We're used to the mid-1930s Fresedo-Ray classics. I'm going to celebrate Roberto Ray with something slightly different. Beginning in 1938, Fresedo achieves a more mysterious quality of tango, and experiments a lot  with the sound of harp. This creative period left a handful of recordings with Ray (which I'm happy to play tonight), and more in the same vibe with the voice of Ricardo Ruiz, culminating in stellar "Buscandote" in 1941.
53. Osvaldo Fresedo - Roberto Ray "Angustia" 1938 2:39
54. Osvaldo Fresedo - Roberto Ray "Ojos Muertos" 1938 2:37
55. Osvaldo Fresedo - Roberto Ray "Media Vuelta" 1938 2:09
56. Harry Roy  "South American Joe cortina 1"  0:26
57. Donato Racciatti - Olga Delgrossi  "Hasta siempre amor" 1958 2:57
58. Donato Racciatti - Olga Delgrossi  "Queriendote" 1955 2:49
59. Donato Racciatti - Olga Delgrossi "Sus Ojos Se Cerraron" 1956 2:47
60. Sandro de America  "Yo Te Amo cortina" 1968 0:23
61. Pedro Láurenz - Alberto Podestá "Recien" 1943 2:44
62. Pedro Láurenz - Alberto Podestá "Todo" 1943 2:38
63. Pedro Láurenz - Alberto Podestá "Alma de bohemio" 1943 2:45
64. Pedro Láurenz - Instrumental  "La cumparsita" 1953 3:17

Thursday, December 14, 2017

Dia del Tango 2018

Day of Tango isn't anything like a usual milonga.
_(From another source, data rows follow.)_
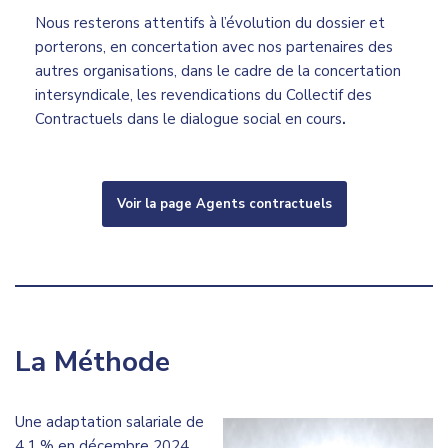
Nous resterons attentifs à l’évolution du dossier et
porterons, en concertation avec nos partenaires des
autres organisations, dans le cadre de la concertation
intersyndicale, les revendications du Collectif des
Contractuels dans le dialogue social en cours
.
Voir la page Agents contractuels
La Méthode
Une adaptation salariale de
4,1 % en décembre 2024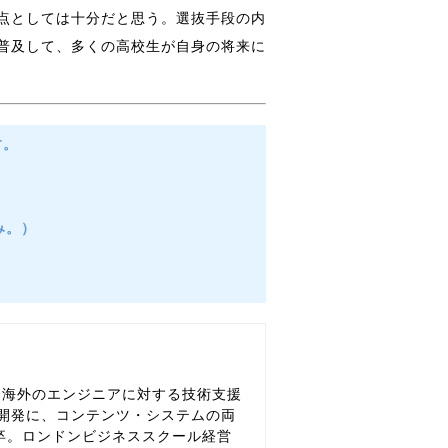
点としては十分だと思う。選抜手段の内
普及して、多くの高校生が自身の将来に
す。
休み。）
、海外のエンジニアに対する技術支援
開発に、コンテンツ・システムの両
卒。ロンドンビジネススクール経営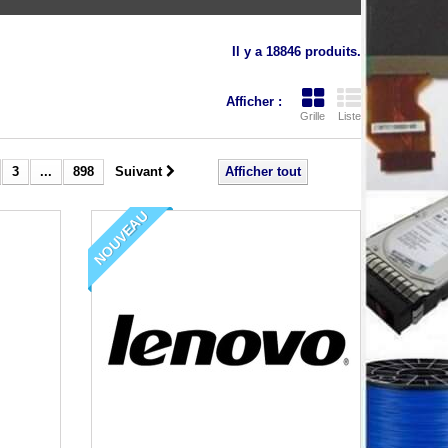
Il y a 18846 produits.
Afficher :
Grille
Liste
3
...
898
Suivant
Afficher tout
NOUVEAU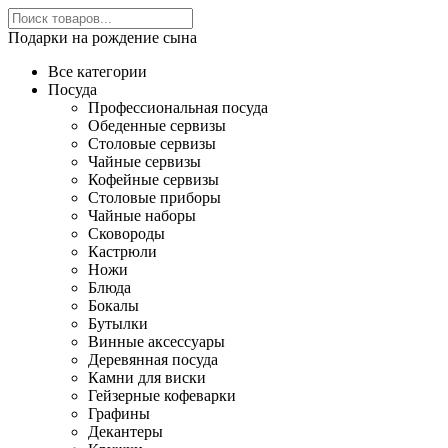
Подарки на рождение сына
Все категории
Посуда
Профессиональная посуда
Обеденные сервизы
Столовые сервизы
Чайные сервизы
Кофейные сервизы
Столовые приборы
Чайные наборы
Сковороды
Кастрюли
Ножи
Блюда
Бокалы
Бутылки
Винные аксессуары
Деревянная посуда
Камни для виски
Гейзерные кофеварки
Графины
Декантеры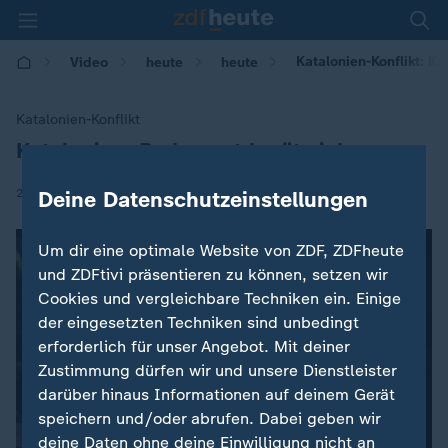
Katalonien-Konflikt: Ka
Video
heute
heute
Katalonien-Konflikt
Katalonien: Parlament berät sich
:
|
26.10.2017 | 08:42
Deine Datenschutzeinstellungen
Um dir eine optimale Website von ZDF, ZDFheute
und ZDFtivi präsentieren zu können, setzen wir
Cookies und vergleichbare Techniken ein. Einige
der eingesetzten Techniken sind unbedingt
erforderlich für unser Angebot. Mit deiner
Zustimmung dürfen wir und unsere Dienstleister
darüber hinaus Informationen auf deinem Gerät
speichern und/oder abrufen. Dabei geben wir
deine Daten ohne deine Einwilligung nicht an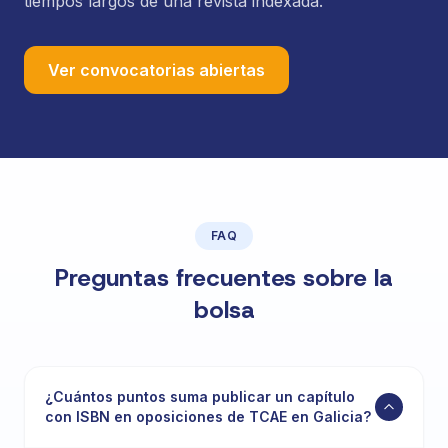
tiempos largos de una revista indexada.
Ver convocatorias abiertas
FAQ
Preguntas frecuentes sobre la
bolsa
¿Cuántos puntos suma publicar un capítulo
con ISBN en oposiciones de TCAE en Galicia?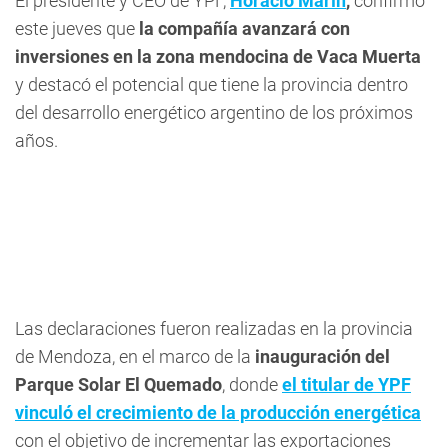
El presidente y CEO de YPF,
Horacio Marín
,
confirmó
este jueves que
la compañía avanzará con
inversiones en la zona mendocina de Vaca Muerta
y destacó el potencial que tiene la provincia dentro
del desarrollo energético argentino de los próximos
años.
Las declaraciones fueron realizadas en la provincia
de Mendoza, en el marco de la
inauguración del
Parque Solar El Quemado
, donde
el titular de YPF
vinculó el crecimiento de la producción energética
con el objetivo de incrementar las exportaciones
It's full of specials, and full of spectators, and the audience is more Argentinian than ever - a community that deeply appreciates tango music and vocal, especially dramatic songs of the late classical period, and which often has taste for scenic performances but may be relatively uninterested in social-style dancing. The logistics become complicated, the expenses can be substantial, and yet we strive to provide free admission as a gift of gratitude to the great people of Argentina and to their culture which nurtures our life's passion. It's kind of like celebrating a birthday of a beloved family patriarch ... not exactly a party like I'd throw for ourselves, not without many difficulties, but immensely gratifying in the end. 
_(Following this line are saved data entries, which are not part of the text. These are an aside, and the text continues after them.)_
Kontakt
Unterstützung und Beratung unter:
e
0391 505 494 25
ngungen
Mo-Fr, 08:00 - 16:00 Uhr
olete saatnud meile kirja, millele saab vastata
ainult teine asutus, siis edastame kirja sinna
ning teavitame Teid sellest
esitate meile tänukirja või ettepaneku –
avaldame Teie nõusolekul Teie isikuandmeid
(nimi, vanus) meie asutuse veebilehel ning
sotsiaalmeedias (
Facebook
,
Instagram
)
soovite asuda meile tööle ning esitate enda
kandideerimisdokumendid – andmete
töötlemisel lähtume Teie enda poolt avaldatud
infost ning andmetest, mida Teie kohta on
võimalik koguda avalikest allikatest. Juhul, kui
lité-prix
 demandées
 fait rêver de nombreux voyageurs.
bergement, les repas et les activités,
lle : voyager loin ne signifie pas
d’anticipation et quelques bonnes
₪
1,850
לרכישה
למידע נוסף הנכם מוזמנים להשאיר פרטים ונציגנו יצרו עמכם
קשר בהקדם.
We even made it to Telemundo's channel!
And of course we begin in a milonga-like fashion, as the guests gather and the musicians and singers get ready
01. Carlos di Sarli - Instrumental  "El abrojo" 1958 2:48
02. Carlos di Sarli - Instrumental  "Champagne tango" 1958 2:47
03. Carlos di Sarli - Instrumental  "Germaine" 1955 3:14
We brainstormed holiday-themed cortinas with the Argentine friends and decided that it my be a good idea to play a few cumbia snippets from Gilda, who was the brightest star of the early years of the Argentine cumbia boom in the 1990s, until her tragic death in a road accident at the age of 34. Gilda really is to cumbia what Gardel was to tango. 
04. Gilda  "No Me Arrepiento de Éste Amor cortina long"  0:40
05. Enrique Rodriguez - Armando Moreno "Como Se Pianta La Vida" 1940 2:25
06. Enrique Rodriguez - Armando Moreno "Tabernero" 1941 2:33
07. Enrique Rodriguez - Armando Moreno  "El encopao" 1942 2:34
Many of us know Rodriguez's cool foxtrot remix of Zapatos Rotos. The original is an exciting Argentine rock cortina materiel!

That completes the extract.